I suggest, it's all about time. How long will it take and to what degree will subjects respond to AVXL treatments? recall, we have read here often on the long (15 years+) gestation period for full blown PD. My read is that progress has been made and results support-indicate progress but we have a long time to wait for true-solid BIGLY evidence of Restoration and Regeneration. Recall we have an UPSTREAM MOA, if it takes anywhere as long to show measurable progress then MJFF is waiting based on results so far, but Restoration and Regeneration in adults is like watching paint dry. How that can be accelerated is undetermined at this point.

But, the RSD kids do not have this long process of gradual dysfunction to work with. (They are fine when born but then develop symptoms w/in months after some point) Hence (according to my thinking) the kids may just bounce back sooner w/same MOA for RSD symptoms. Kind of simple minded but there it is. MJFF must wait longer b/c the restoration and regeneration processes for PD-PDD is much, much slower.
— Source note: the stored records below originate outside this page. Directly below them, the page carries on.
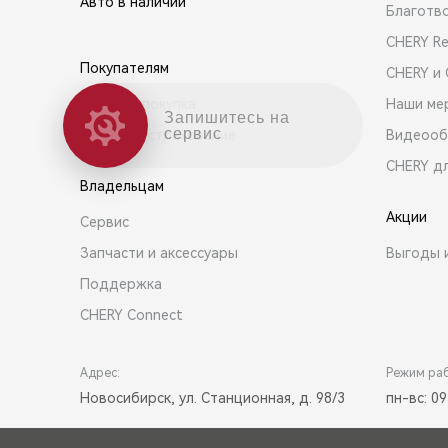
Авто в наличии
Благотв
CHERY R
Покупателям
CHERY и
Выбор и покупка
Наши ме
Запишитесь на
сервис
Кредит и страхование
Видеооб
CHERY д
Владельцам
Акции
Сервис
Запчасти и аксессуары
Выгоды 
Поддержка
CHERY Connect
Адрес:
Режим ра
Новосибирск, ул. Станционная, д. 98/3
пн-вс: 09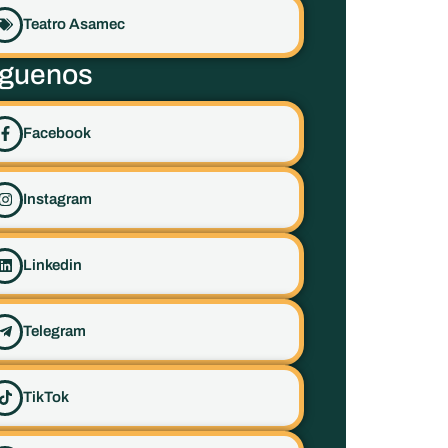
Teatro Asamec
íguenos
Facebook
Instagram
Linkedin
Telegram
TikTok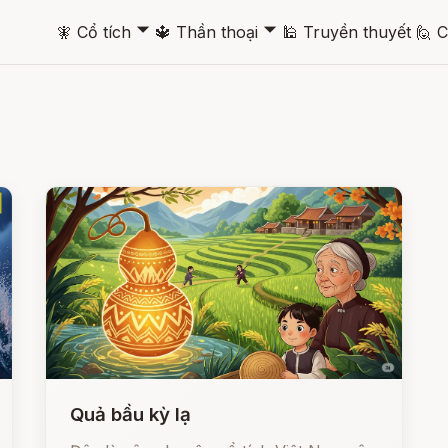
🞃
🞃
🧚
Cổ tích
🔱
Thần thoại
🕌
Truyền thuyết
🙋
C
Quả bầu kỳ lạ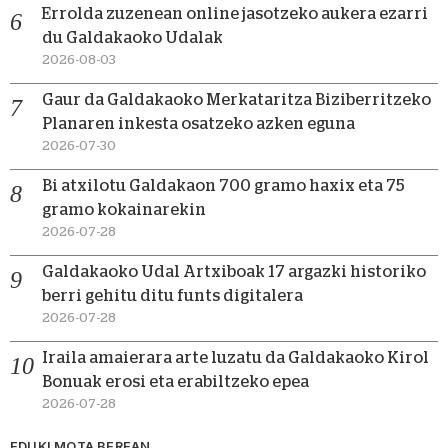
Errolda zuzenean online jasotzeko aukera ezarri
du Galdakaoko Udalak
2026-08-03
Gaur da Galdakaoko Merkataritza Biziberritzeko
Planaren inkesta osatzeko azken eguna
2026-07-30
Bi atxilotu Galdakaon 700 gramo haxix eta 75
gramo kokainarekin
2026-07-28
Galdakaoko Udal Artxiboak 17 argazki historiko
berri gehitu ditu funts digitalera
2026-07-28
Iraila amaierara arte luzatu da Galdakaoko Kirol
Bonuak erosi eta erabiltzeko epea
2026-07-28
EDUKI MOTA BEREAN...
IMO, this simple fact explains why Dr.M. pushed for RSD early on in his rollout plans. He believes and will prove that the AVXL MOA claims will manifest differently for different indications. IMO. It's all good, NOT SIMPLE BUT GOOD. IMO, AD MOA timeline is somewhere in the middle but is easier to monitor and measure w/a wider range of precision variables. Easier to get a pile of observation data, which increases confidence levels of pathway success.

ALL IMO.

plexrec

01/20/21 1:03 PM

#293511 RE: Doktornolittle #293504

Doktor--" and no PR on those results is a little concerning, but I trust MJFF more than any PR anyway."--nice post--I see you are new here on this board--welcome--interesting to see your views--I also would like to hear some news of the early trial participants--how they are progressing etc. IMO we have the real goods here--taking time to pan out but our day will come !!!!!

boi568

01/20/21 1:30 PM

#293519 RE: Doktornolittle #293504

6.7B is an oddly specific number.

Pazzo1212

01/20/21 1:52 PM

#293521 RE: Doktornolittle #293504

Get stat significant results from the 450 participant AD trial, partners will be knocking down Missling’s door and we’ll see the $20B market cap. That’s what I’m waiting for...

Positive Rett results will deem 2-73 as a CNS platform drug, and add to the excitement that we have a winner for several indications.

The other indications will then go much much faster with tons of resources and backing.